Work to complete
The answer must consist of every line in the data below that holds the word "Önkormányzata".

Stored items from a collection
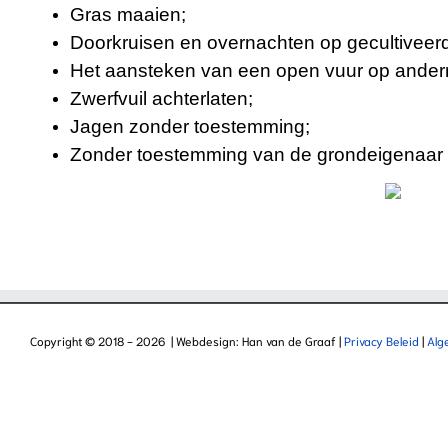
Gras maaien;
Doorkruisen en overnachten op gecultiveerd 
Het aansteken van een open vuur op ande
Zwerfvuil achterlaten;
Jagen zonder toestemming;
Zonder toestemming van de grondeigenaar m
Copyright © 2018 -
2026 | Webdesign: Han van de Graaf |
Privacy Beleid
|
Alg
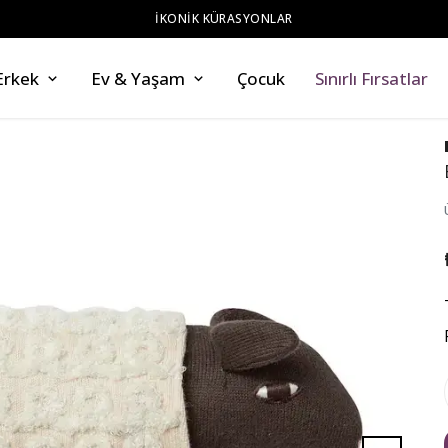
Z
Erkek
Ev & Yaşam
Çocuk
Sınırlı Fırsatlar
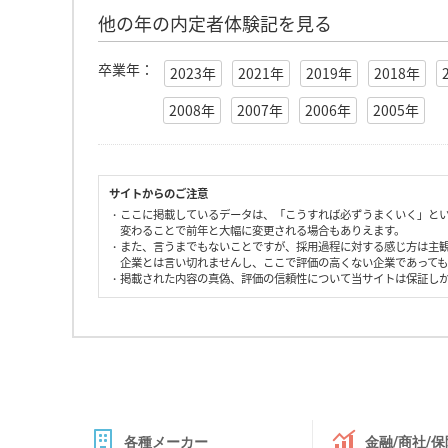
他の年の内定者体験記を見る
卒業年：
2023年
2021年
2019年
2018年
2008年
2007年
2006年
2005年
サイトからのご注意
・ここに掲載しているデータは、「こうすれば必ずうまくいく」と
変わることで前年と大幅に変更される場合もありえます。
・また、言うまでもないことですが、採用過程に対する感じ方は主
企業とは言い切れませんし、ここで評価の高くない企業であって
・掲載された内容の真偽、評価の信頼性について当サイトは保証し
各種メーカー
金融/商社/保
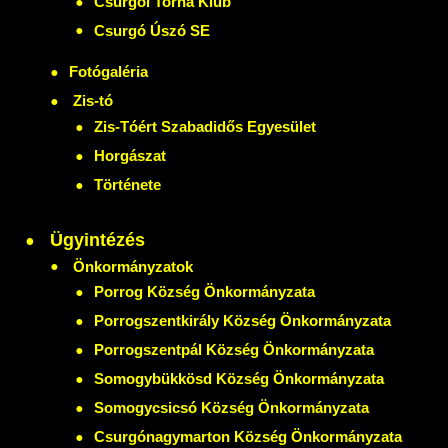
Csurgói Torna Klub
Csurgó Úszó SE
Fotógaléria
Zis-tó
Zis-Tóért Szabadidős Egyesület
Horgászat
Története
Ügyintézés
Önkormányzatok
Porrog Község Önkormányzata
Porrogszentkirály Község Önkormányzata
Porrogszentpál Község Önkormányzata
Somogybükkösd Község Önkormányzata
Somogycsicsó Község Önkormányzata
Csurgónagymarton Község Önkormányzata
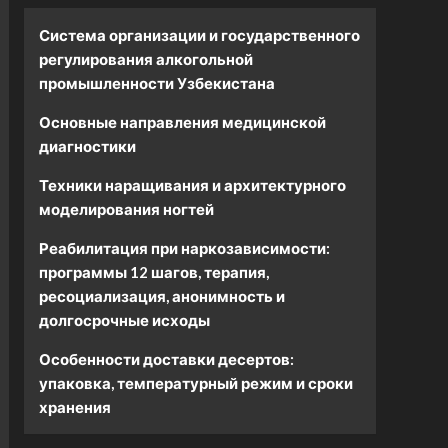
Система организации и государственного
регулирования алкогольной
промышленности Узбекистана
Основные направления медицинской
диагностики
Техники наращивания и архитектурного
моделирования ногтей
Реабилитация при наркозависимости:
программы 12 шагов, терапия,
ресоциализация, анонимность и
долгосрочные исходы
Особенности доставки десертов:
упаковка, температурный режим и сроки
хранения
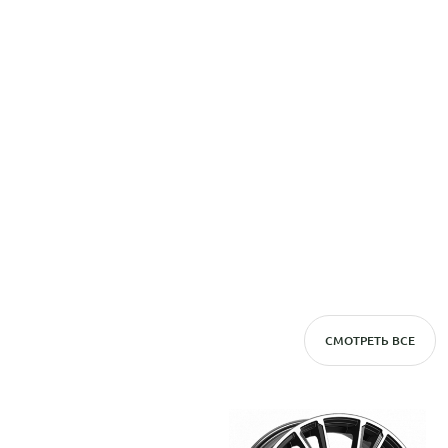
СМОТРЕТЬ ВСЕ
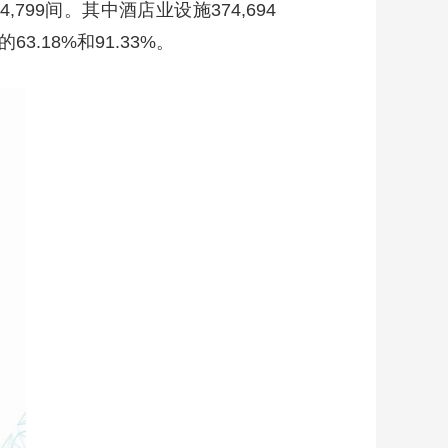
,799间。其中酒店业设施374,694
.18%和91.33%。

Response for this exercise
Porrog Község Önkormányzata
Porrogszentkirály Község Önkormányzata
Porrogszentpál Község Önkormányzata
Somogybükkösd Község Önkormányzata
Somogycsicsó Község Önkormányzata
Csurgónagymarton Község Önkormányzata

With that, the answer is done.